DESCRIPTION OF THE TASK:
Copy out all of the entries exactly as they appear.

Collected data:

Start of Block

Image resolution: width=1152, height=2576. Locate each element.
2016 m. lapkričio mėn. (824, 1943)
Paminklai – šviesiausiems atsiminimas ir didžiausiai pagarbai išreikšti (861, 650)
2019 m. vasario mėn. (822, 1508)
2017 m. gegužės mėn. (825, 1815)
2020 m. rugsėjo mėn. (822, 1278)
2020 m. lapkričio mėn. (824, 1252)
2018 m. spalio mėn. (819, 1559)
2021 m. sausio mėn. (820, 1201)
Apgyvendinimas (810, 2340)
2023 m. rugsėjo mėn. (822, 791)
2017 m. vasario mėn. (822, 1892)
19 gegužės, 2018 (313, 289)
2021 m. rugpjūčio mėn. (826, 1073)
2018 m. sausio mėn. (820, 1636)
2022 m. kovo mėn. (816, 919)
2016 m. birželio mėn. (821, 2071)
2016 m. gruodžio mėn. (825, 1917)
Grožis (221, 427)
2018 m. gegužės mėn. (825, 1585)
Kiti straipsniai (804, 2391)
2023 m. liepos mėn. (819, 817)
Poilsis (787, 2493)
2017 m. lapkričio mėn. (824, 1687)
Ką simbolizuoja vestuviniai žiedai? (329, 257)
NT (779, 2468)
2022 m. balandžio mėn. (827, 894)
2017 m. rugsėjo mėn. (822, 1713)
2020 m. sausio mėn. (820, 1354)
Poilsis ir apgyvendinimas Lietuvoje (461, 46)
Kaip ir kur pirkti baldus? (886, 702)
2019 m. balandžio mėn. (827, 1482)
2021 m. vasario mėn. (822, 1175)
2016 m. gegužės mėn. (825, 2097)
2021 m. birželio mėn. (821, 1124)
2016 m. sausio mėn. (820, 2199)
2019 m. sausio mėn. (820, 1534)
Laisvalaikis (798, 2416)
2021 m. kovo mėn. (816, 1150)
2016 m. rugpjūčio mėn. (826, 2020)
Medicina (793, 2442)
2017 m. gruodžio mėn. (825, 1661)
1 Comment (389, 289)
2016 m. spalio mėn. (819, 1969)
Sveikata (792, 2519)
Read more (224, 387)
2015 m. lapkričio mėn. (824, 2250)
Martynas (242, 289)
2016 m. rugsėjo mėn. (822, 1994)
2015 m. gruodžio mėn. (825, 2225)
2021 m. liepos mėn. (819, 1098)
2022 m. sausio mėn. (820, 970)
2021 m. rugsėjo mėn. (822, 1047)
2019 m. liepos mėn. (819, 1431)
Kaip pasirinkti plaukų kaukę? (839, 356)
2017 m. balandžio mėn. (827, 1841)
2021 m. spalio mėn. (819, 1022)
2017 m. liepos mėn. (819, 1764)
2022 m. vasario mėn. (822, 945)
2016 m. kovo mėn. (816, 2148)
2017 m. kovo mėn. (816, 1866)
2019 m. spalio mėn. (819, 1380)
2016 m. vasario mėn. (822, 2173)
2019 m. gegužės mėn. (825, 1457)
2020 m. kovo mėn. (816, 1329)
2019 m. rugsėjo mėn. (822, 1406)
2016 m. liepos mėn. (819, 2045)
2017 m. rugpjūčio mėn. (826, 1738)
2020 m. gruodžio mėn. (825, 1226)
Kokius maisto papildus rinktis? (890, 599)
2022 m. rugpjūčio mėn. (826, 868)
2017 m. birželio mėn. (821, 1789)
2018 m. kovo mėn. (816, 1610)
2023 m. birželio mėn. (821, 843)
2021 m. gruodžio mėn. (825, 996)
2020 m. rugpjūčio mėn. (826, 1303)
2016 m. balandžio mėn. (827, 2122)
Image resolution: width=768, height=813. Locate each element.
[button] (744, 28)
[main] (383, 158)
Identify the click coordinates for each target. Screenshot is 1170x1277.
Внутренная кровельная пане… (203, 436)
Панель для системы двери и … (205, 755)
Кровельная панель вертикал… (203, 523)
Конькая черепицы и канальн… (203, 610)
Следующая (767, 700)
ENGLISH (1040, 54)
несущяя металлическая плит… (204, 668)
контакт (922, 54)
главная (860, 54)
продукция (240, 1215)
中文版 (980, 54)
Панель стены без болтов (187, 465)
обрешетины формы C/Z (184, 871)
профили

End of Block

EXERCISE ANSWER:
Image resolution: width=1152, height=2576. Locate each element.
2016 m. lapkričio mėn. (824, 1943)
Paminklai – šviesiausiems atsiminimas ir didžiausiai pagarbai išreikšti (861, 650)
2019 m. vasario mėn. (822, 1508)
2017 m. gegužės mėn. (825, 1815)
2020 m. rugsėjo mėn. (822, 1278)
2020 m. lapkričio mėn. (824, 1252)
2018 m. spalio mėn. (819, 1559)
2021 m. sausio mėn. (820, 1201)
Apgyvendinimas (810, 2340)
2023 m. rugsėjo mėn. (822, 791)
2017 m. vasario mėn. (822, 1892)
19 gegužės, 2018 (313, 289)
2021 m. rugpjūčio mėn. (826, 1073)
2018 m. sausio mėn. (820, 1636)
2022 m. kovo mėn. (816, 919)
2016 m. birželio mėn. (821, 2071)
2016 m. gruodžio mėn. (825, 1917)
Grožis (221, 427)
2018 m. gegužės mėn. (825, 1585)
Kiti straipsniai (804, 2391)
2023 m. liepos mėn. (819, 817)
Poilsis (787, 2493)
2017 m. lapkričio mėn. (824, 1687)
Ką simbolizuoja vestuviniai žiedai? (329, 257)
NT (779, 2468)
2022 m. balandžio mėn. (827, 894)
2017 m. rugsėjo mėn. (822, 1713)
2020 m. sausio mėn. (820, 1354)
Poilsis ir apgyvendinimas Lietuvoje (461, 46)
Kaip ir kur pirkti baldus? (886, 702)
2019 m. balandžio mėn. (827, 1482)
2021 m. vasario mėn. (822, 1175)
2016 m. gegužės mėn. (825, 2097)
2021 m. birželio mėn. (821, 1124)
2016 m. sausio mėn. (820, 2199)
2019 m. sausio mėn. (820, 1534)
Laisvalaikis (798, 2416)
2021 m. kovo mėn. (816, 1150)
2016 m. rugpjūčio mėn. (826, 2020)
Medicina (793, 2442)
2017 m. gruodžio mėn. (825, 1661)
1 Comment (389, 289)
2016 m. spalio mėn. (819, 1969)
Sveikata (792, 2519)
Read more (224, 387)
2015 m. lapkričio mėn. (824, 2250)
Martynas (242, 289)
2016 m. rugsėjo mėn. (822, 1994)
2015 m. gruodžio mėn. (825, 2225)
2021 m. liepos mėn. (819, 1098)
2022 m. sausio mėn. (820, 970)
2021 m. rugsėjo mėn. (822, 1047)
2019 m. liepos mėn. (819, 1431)
Kaip pasirinkti plaukų kaukę? (839, 356)
2017 m. balandžio mėn. (827, 1841)
2021 m. spalio mėn. (819, 1022)
2017 m. liepos mėn. (819, 1764)
2022 m. vasario mėn. (822, 945)
2016 m. kovo mėn. (816, 2148)
2017 m. kovo mėn. (816, 1866)
2019 m. spalio mėn. (819, 1380)
2016 m. vasario mėn. (822, 2173)
2019 m. gegužės mėn. (825, 1457)
2020 m. kovo mėn. (816, 1329)
2019 m. rugsėjo mėn. (822, 1406)
2016 m. liepos mėn. (819, 2045)
2017 m. rugpjūčio mėn. (826, 1738)
2020 m. gruodžio mėn. (825, 1226)
Kokius maisto papildus rinktis? (890, 599)
2022 m. rugpjūčio mėn. (826, 868)
2017 m. birželio mėn. (821, 1789)
2018 m. kovo mėn. (816, 1610)
2023 m. birželio mėn. (821, 843)
2021 m. gruodžio mėn. (825, 996)
2020 m. rugpjūčio mėn. (826, 1303)
2016 m. balandžio mėn. (827, 2122)
Image resolution: width=768, height=813. Locate each element.
[button] (744, 28)
[main] (383, 158)
Identify the click coordinates for each target. Screenshot is 1170x1277.
Внутренная кровельная пане… (203, 436)
Панель для системы двери и … (205, 755)
Кровельная панель вертикал… (203, 523)
Конькая черепицы и канальн… (203, 610)
Следующая (767, 700)
ENGLISH (1040, 54)
несущяя металлическая плит… (204, 668)
контакт (922, 54)
главная (860, 54)
продукция (240, 1215)
中文版 (980, 54)
Панель стены без болтов (187, 465)
обрешетины формы C/Z (184, 871)
профили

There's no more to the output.